Tom Ritter: Yes, I was just going to say, I have heard the term Nuclear Divorce and I had never heard that one, but it is very similar. The same thing happened in the Viet Nam War here in the United States. I believe it was the women, I was not around at the time to experience it, but from reading reports, the women actually stood up and said we are not going to send our babies off to war anymore. Maybe the women need to stand up and change the world for us, because the men sure are not getting the job done.

Arnie Gundersen: You are right, you are absolutely right. In Japan there is a glass ceiling even more so than in the United States. Where you will see women in low level management roles but never in high level management or in executive roles. It just does not happen. So for culturally them to be stepping up is a big deal.

Tom Ritter: I want to backtrack a little bit, one of the reasons we know that the radiation in the air filters in Japan. . . the signature is the cesium 134 and 137. And that is how Arnie and others can tell that it is actually coming from that event over there.

(-Break-)

Tom Ritter: Welcome back to Capitol Forum. You are listening to Capitol Forum and today is July 1st, 2012. We are visiting with Arnie Gundersen from Fairewinds. You can check out his audio videos. Arnie, do you have a video coming out today? I heard in another interview that you are releasing a video that might help explain some things that are going on in the world.

Arnie Gundersen: Yes, we just put it up as of midnight. And it is actually aimed for all audiences, but this one was at the request of the Tokyo Film Festival. They asked me to come over, and of course coming over for a 15 minute speech does not make a lot of sense, so they allowed us to put a video together. Basically, it says that there are alternatives. In the 20th century, it made sense to have these large central station power plants. But in the 21st century, we can have smart grids, we can have distributed generation. And what that means is you can have small power plants close to where the load is. You know, like in my town we have 35 ,000 people and we have got a wood-burning power plant that fulfills the needs for the entire town. You can do that and even at a smaller scale, we do not necessarily need to put all our eggs in one basket. The example I use is, what does Mother Nature do? When we look at a tree, the tree does not have 3 or 4 really big leaves on it, the tree has a couple of hundred small leaves on it. And that is an example of distributed generation.

Tom Ritter: And the same thing for giving off seeds. If you are going to replicate life, you need to have the decentralized thing, because in Mother Nature, God designed it, where it has a redundancy and that is not what we are seeing. I made this point on the last show. That is the problem with most things in our world. Everything is becoming centralized. Whether it is governments or whether it is banking or what have you, corporations, everything is leading to one centralized source, which becomes very problematic, especially in agriculture, when you have monoculture, then you enter in diseases and all kinds of pests and it is just hideous. And like you say, we need to decentralize. If you wanted to stay with the radiation, you can actually take radiation waste and use radioisotope thermoelectric generators. And you can use that decaying plutonium with thermocouples and actually generate electricity at a very large or very small scale, can't you Arnie?

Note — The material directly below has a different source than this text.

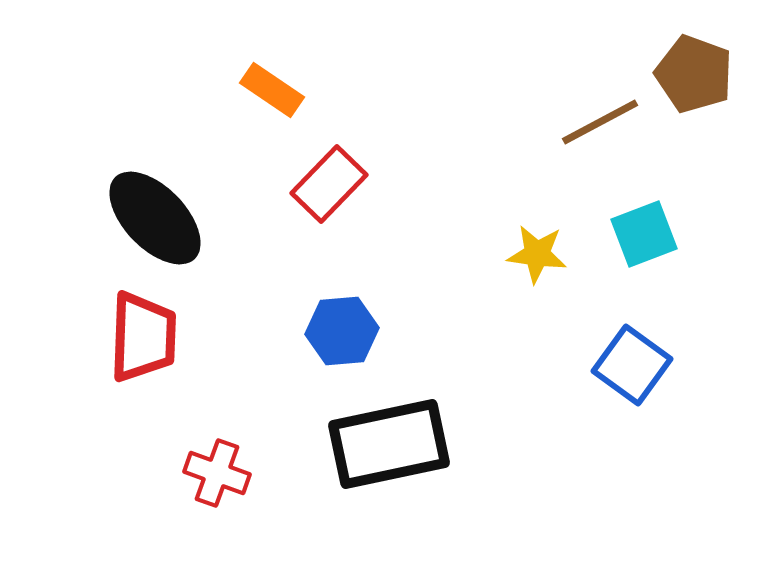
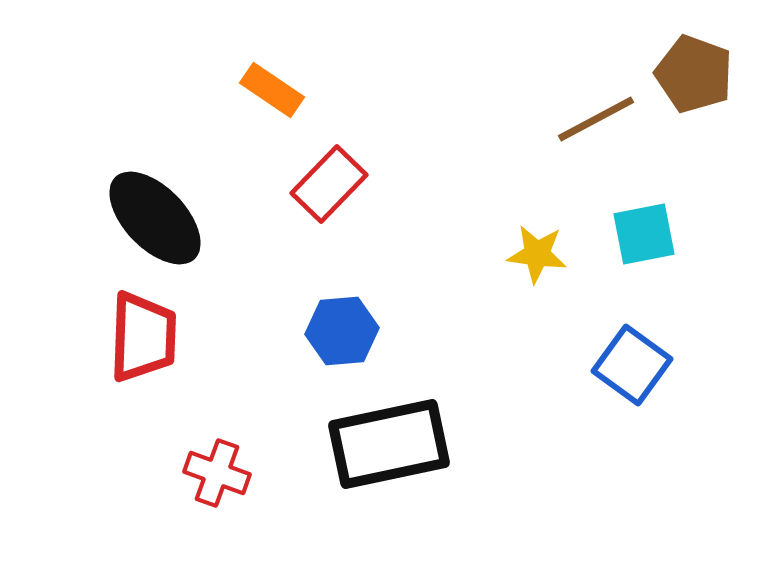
brown line: moved 4 px left, 3 px up
cyan square: rotated 10 degrees clockwise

Arnie Gundersen: Well, that is how the probe that is now out beyond Pluto, the Voyager probes have plutonium generators in them. They use the heat from the decaying plutonium and run the electricity. On the other hand, I do not think we want plutonium in everybody's back yard because it is, one, you can make bombs from it, and two, it is extraordinarily lethal. But you are right, you just need a source that creates heat and a then a source that is colder. They talked about using the Gulf Stream as an example. The Gulf Stream floats across the top of the Pacific (Atlantic- correction) and it is very warm and down below it is very cold. If you connect those two, it is just a fact of physics, you are going to get electric flow. There are many alternatives out there to us. In the States, though the first thing is being more efficient with how we use our power. Some studies have said that we would not need a single new power plant if we just were as efficient as the Europeans are, for something like 30 years. So the Europeans use power much more efficiently than we do. They can learn lessons from us; we can learn lessons from them.

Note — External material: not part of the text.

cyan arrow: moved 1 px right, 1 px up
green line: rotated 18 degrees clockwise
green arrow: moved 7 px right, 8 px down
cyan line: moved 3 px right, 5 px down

Tom Ritter: And for the first time in history, solar is very affordable right now. I have been off the grid for quite some time now and I am helping some other people get off the grid and that is something that everyone needs to be looking towards, you know, once again decentralized, have your own home power station, put some solar panels on your roof or in your back yard, what have you. You can get into solar so cheap now and there is Federal assistance in that and a lot of the electric companies offer incentives to go green because they get tax incentives from the government and they I guess by statute, they have to get a certain percentage of their energy from solar and alternate energy sources. Right now, if everybody installed solar panels, at least get started to supply your basic needs, it would be a great step towards being more energy independent.

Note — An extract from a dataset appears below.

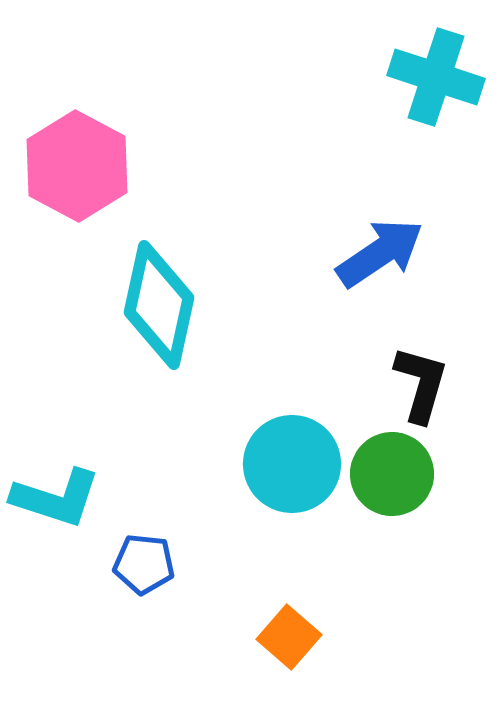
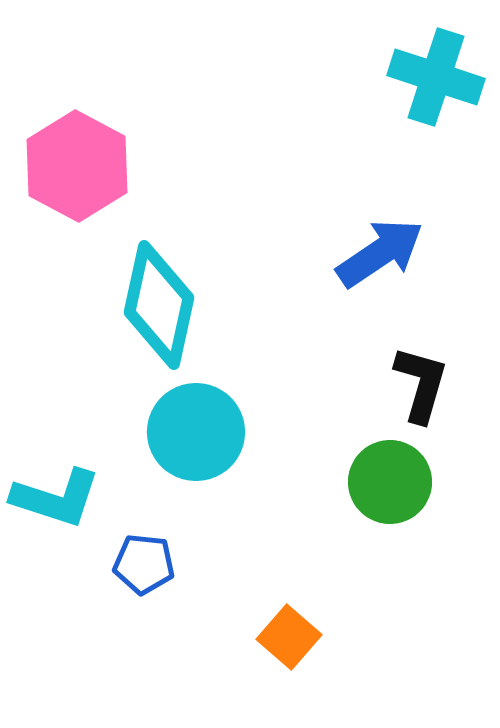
cyan circle: moved 96 px left, 32 px up
green circle: moved 2 px left, 8 px down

Arnie Gundersen: You know it makes economic sense for the utilities too. Let's say they buy it from you at 6 cents. But at the peak on the hottest days of the summer, like you guys are getting right now, they are having to buy at the peak of the market at somewhere around 15 or 16 cents. So it basically reduces their costs to have a whole bunch of people on distributed solar feeding back into the grid because when the day is hottest, their replacement costs are highest and they can pick it up from you what you are not generating for yourself. It makes sense all around. And I do agree with this comment about too big to fail. The Japanese are putting 6 nuclear power plants in a row. The big banks, on and on. We have gone into your monoculture. It is frightening. Diversification is definitely the way to go.

Tom Ritter: And it is not even just the power plants, it is all those spent fuels that are sitting on top of these power plants which is just insanity to begin with. When you are on a fault line or on a coast, and like you are saying, there are 23 of these things ready to do their dirty deeds any chance they get here in the United States. So it is not an isolated situation in Japan at all.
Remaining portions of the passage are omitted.